Google does the same. Search for Warsaw while in Poland, yet use english search words. Most results will come up for things in Warsaw, Indiana. Including pages which google has tagged with "Warsaw, Indiana" so they clearly know that's where the results are coming from.
I'm from Poland and I just searched for 'Warsaw', 'Warsaw car rental' and 'Warsaw law office' using incognito mode and google.com and all of the results were for Warsaw, Poland.
It also detected that I'm in Poland and asked me if I want to switch to polish Google and filter results in polish language.
Same in Sweden. If you want to know what channels football matches are airing on here the following searches yield entirely different results:
Fotbolls vm
Football World Cup
The former gives you the correct site with the channels listed as the first answer but the second one doesn’t even have the channels on the first page.
I live in the Netherlands but grew up in the U.S. and I often go back and forth between Dutch and English when searching(depending mostly on context). I have also used my google account while living in the U.S. and later in the Netherlands (this used to really mess up google calendar). I’ve been searching for “World Cup” (English) on google.com. I get results in English, but they are parsed from the national Dutch news channel and they link directly to highlight clips on their YouTube channel. Seems like there is a probably a lot of complex integration between Google and local broadcasters to pull that off, and it might work just for me because I spent a lot of time setting language and locale settings to try and accommodate my unique use case.
A filter bubble is building a story of previous searches to get more relevant results.
So the first time you search 'Python' on Google with no history it might prioritize snakes or the computer language, but after some clicks it will know better how to prioritize
Now, DDG correctly detects the country I'm in, but even with that set the results are weird and not always relevant.
Filters come in various forms, search history, language, location, OS, account-based history, etc.
Filtering my results based on my location is still a filter bubble. Filtering it based on anything, and not just showing me exactly the same results as everyone else who searched the same query is the definition of a filter bubble.
People who don't want to be bubbled use DDG. It's a big part of the reason it exists, and you want that changed.
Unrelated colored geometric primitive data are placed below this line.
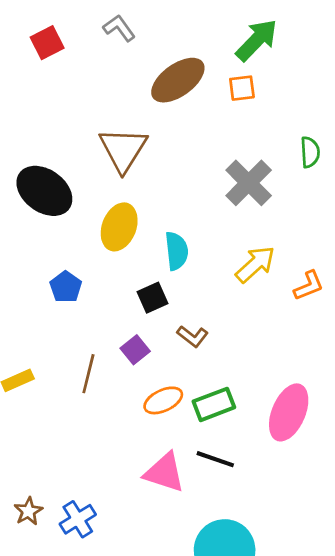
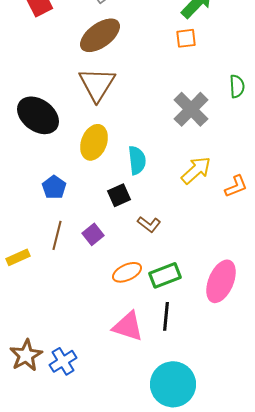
brown ellipse: (178, 80) -> (100, 35), moved
purple square: (135, 350) -> (93, 234), moved
brown line: (88, 374) -> (57, 235), moved
black line: (215, 459) -> (166, 316), turned 76
brown star: (28, 511) -> (26, 355), size x1.5

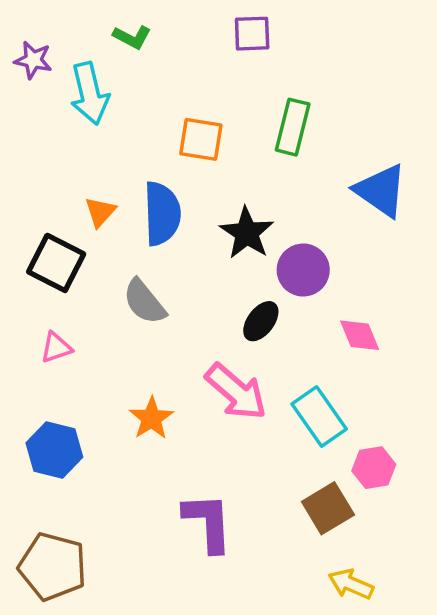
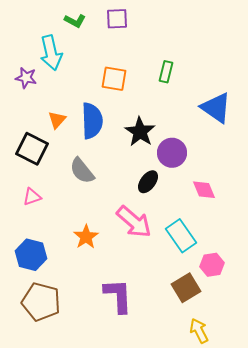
purple square: (252, 34) -> (117, 19), moved
purple star: (33, 60) -> (26, 78), moved
green rectangle: (293, 127) -> (166, 72), size x0.7
brown pentagon: (53, 566) -> (41, 302), moved
yellow arrow: (351, 584) -> (199, 331), turned 40

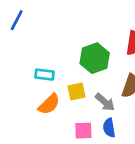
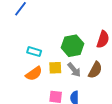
gray arrow: (105, 102) -> (74, 70), moved

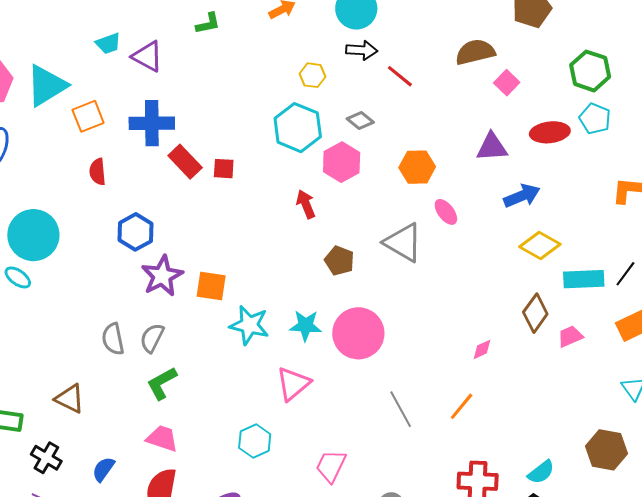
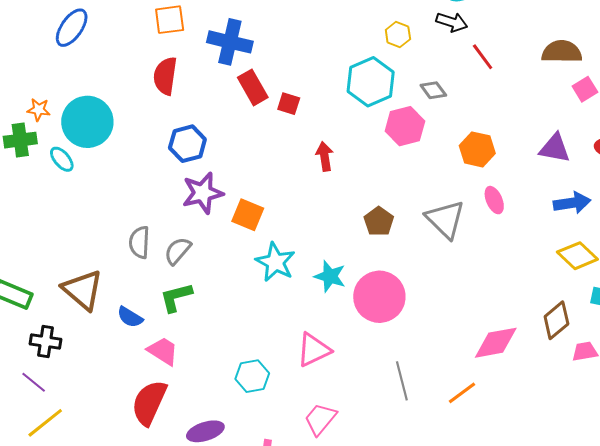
red semicircle: (98, 172) -> (165, 76), size x1.4
red arrow: (306, 204) -> (325, 156), moved
pink diamond: (482, 349) -> (496, 343), size x2.0
pink triangle: (293, 384) -> (314, 350), moved
brown triangle: (70, 399) -> (83, 290), size x1.4
black cross: (46, 458) -> (46, 342), turned -36
blue semicircle: (103, 469) -> (130, 317), moved, turned -108

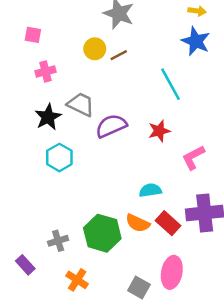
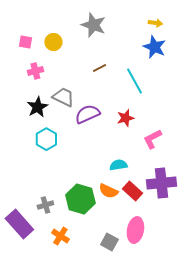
yellow circle: (95, 49) -> (53, 42), moved
brown line: (119, 55) -> (99, 68), moved
purple rectangle: (25, 265) -> (19, 224), size x1.8

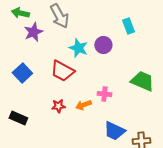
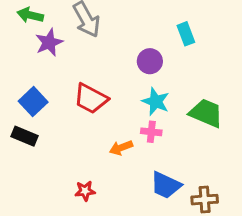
cyan star: (78, 48) -> (156, 102), moved
red star: (58, 106) -> (85, 191), moved
black rectangle: (18, 118) -> (24, 136), moved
What you actually want is another search engine, which is probably Google since they have the most functional (in the sense of utility derived by the end user) filter bubbles.
Learn to use a search engine. Why did this become a lost skill? You can tell it exactly what you want it to find using quotes or explicitly stating a locality.
- No geo prioritization. If I'm searching for things in (city I'm current in) I don't care for sites from companies located in (city in the US/Canada with the same name).
- You write "X in Y" (generic example) and autocomplete tries to "fix it with "Z in Y" thanks but I really mean "X in Y". Or sometimes it tries to fix it with even more unrelated things (though sometimes it makes sense).